Tal como na “Mensagem”, Camões recupera nos Lusíadas a lenda de que Ulisses terá fundando Lisboa.
Análise do Poema "D. Afonso Henriques"
Pai, foste cavaleiro.
Hoje a vigília é nossa.
Dá-nos o exemplo inteiro
E a tua inteira força!
Dá, contra a hora em que, errada,
Novos infiéis vençam,
A bênção como espada,
A espada como bênção!
Reflexão:
Este poema apresenta-se como uma prece dirigida a D. Afonso Henriques, “Pai” de uma geração que lendariamente recebeu a força e a missão de Deus. O sujeito poético, assumindo-se como voz do colectivo português, pede ao Rei-Rei que dê ao seu povo o exemplo, a força e a bênção, porque “Hoje a vigília é nossa”, somos nós que temos que ser cavaleiros contra “novos infiéis”, fantasmas do adormecimento colectivo.
Análise do Poema "D. Sebastião Rei de Portugal"
Louco, sim, louco, porque quis grandeza
Qual a Sorte a não dá.
Não coube em mim minha certeza;
Por isso onde o areal está
Ficou meu ser que houve, não o que há.
Minha loucura, outros que me a tomem
Com o que nela ia.
Sem a loucura que é o homem
Mais que a besta sadia,
Cadáver adiado que procria?
Reflexão:
Comparação “Os Lusíadas”/ “Mensagem”, é a D. Sebastião que Camões dedica “Os Lusíadas” e é a este Rei que o poeta dirige o apelo no sentido de continuar a tradição dos antigos heróis portugueses, para fazer ressurgir a pátria da “apagada e vil tristeza” do presente.

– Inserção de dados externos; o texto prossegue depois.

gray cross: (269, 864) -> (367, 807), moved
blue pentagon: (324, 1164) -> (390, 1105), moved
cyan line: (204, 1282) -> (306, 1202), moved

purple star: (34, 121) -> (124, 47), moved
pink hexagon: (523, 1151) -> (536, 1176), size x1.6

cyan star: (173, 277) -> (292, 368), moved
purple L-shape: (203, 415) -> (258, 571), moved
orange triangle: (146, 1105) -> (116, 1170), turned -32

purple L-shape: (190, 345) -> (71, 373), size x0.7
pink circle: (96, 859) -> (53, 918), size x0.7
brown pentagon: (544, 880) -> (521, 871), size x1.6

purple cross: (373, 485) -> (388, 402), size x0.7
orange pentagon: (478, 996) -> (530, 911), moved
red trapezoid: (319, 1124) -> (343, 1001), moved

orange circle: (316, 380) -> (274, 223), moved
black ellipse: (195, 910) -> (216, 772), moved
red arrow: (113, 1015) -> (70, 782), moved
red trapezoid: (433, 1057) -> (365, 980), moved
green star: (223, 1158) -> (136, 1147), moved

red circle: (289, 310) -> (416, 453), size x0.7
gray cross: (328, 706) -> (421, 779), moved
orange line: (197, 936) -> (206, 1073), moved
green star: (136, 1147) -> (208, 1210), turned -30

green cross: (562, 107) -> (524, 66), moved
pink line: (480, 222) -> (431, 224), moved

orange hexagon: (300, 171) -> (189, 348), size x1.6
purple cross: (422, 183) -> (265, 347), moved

Na “Mensagem”, D. Sebastião (e o sebastianismo) é o mito organizador de toda a obra, no sentido de que o rei representa o sonho que ressurgirá do nevoeiro em que o Portugal presente está mergulhado, impulsionado a construção do Futuro.
Análise do Poema "O Infante"
Deus quer, o homem sonha, a obra nasce.
Deus quis que a terra fosse toda uma,
Que o mar unisse, já não separasse.
Sagrou-te, e foste desvendando a espuma,
E a orla branca foi de ilha em continente,
Clareou, correndo, até ao fim do mundo,
E viu-se a terra inteira, de repente,
Surgir, redonda, do azul profundo.
Quem te sagrou criou-te português.
Do mar e nós em ti nos deu sinal.
Cumpriu-se o Mar, e o Império se desfez.
Senhor, falta cumprir-se Portugal!
Reflexão:
Este poema (“O infante”) foi criado para estabelecer uma relação passado/presente/futuro. Deus quis que os portugueses sonhassem o desvendamento do mar, fazendo nascer a obra dos descobrimentos.

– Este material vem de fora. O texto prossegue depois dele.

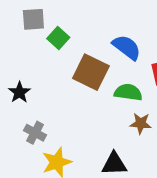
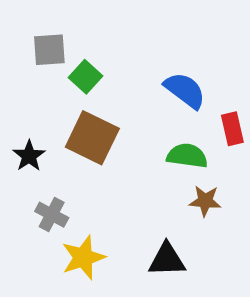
brown square: (91, 72) -> (92, 138), moved

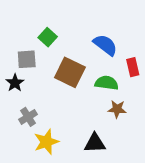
gray square: (49, 50) -> (27, 59), moved
brown square: (92, 138) -> (70, 72), moved
gray cross: (52, 215) -> (28, 117), turned 30

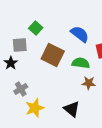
black triangle: (95, 143) -> (72, 109), turned 42

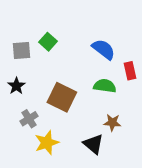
gray square: (20, 45) -> (21, 51), moved
brown square: (53, 55) -> (62, 97), moved
brown star: (89, 83) -> (112, 122), moved

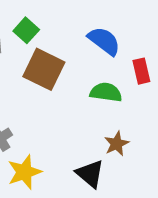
brown square: (62, 97) -> (44, 69), moved
brown star: (112, 122) -> (117, 144), turned -30

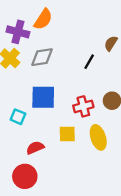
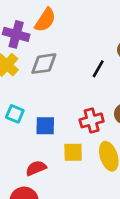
blue square: (43, 97) -> (45, 126), moved, size x0.7
cyan square: (18, 117) -> (15, 114), moved

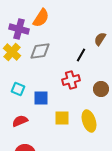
red cross: (92, 120) -> (71, 80), moved
red semicircle: (36, 168) -> (20, 121), moved

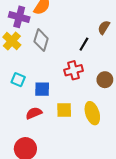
gray diamond: (40, 51) -> (41, 40), turned -65
red semicircle: (20, 121) -> (34, 113), moved

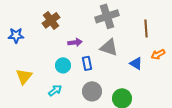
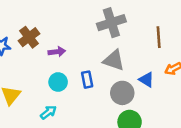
brown cross: (51, 20) -> (29, 37), moved
purple arrow: (75, 42) -> (57, 52), moved
gray circle: (92, 91) -> (122, 93), moved

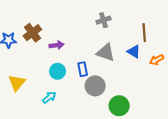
gray cross: (111, 23) -> (103, 20), size x0.6
blue triangle: (146, 80) -> (134, 51), moved
gray circle: (122, 93) -> (95, 86), moved

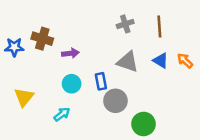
brown cross: (32, 33) -> (42, 39), turned -36
brown line: (144, 33) -> (159, 26), moved
orange arrow: (157, 60) -> (185, 61), moved, turned 72

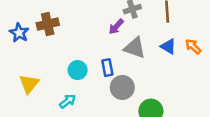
brown cross: (42, 39) -> (48, 24), turned -30
blue star: (14, 47) -> (19, 33), turned 30
purple arrow: (70, 53) -> (116, 27), moved, turned 140

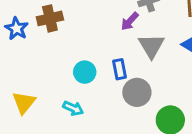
gray triangle: (135, 48) -> (151, 46), turned 40
yellow triangle: (29, 84) -> (24, 103), moved
cyan arrow: (68, 101) -> (73, 108), turned 63

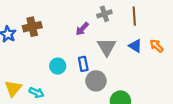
purple arrow: (130, 21) -> (82, 29), moved
cyan arrow: (73, 108) -> (36, 93), moved

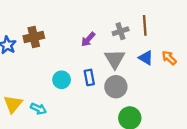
gray cross: (104, 14) -> (121, 31), moved
gray circle: (96, 81) -> (116, 87), moved

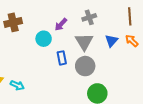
brown line: (145, 25) -> (130, 16), moved
blue triangle: (146, 58) -> (112, 41), turned 40
cyan circle: (62, 80) -> (44, 39), moved

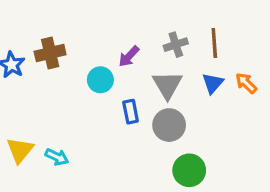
brown line: (130, 16) -> (214, 43), moved

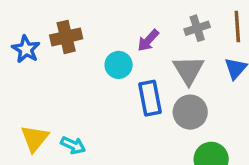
blue rectangle: (131, 112) -> (150, 98), size x1.4

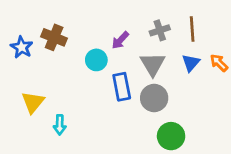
brown cross: (66, 37) -> (54, 37), turned 35
yellow triangle: (35, 138) -> (33, 102), moved
cyan arrow: (73, 145) -> (60, 125), turned 66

Os portugueses no passado cumpriram, a missão divina, desvendando os mares desconhecidos e criando o Império. Mas este desfez-se e, no presente, Portugal é uma pátria sem glória que falta “cumprir-se” daí o apelo profético expresso no último verso exclamativo, ao cumprimento do destino mítico do Portugal.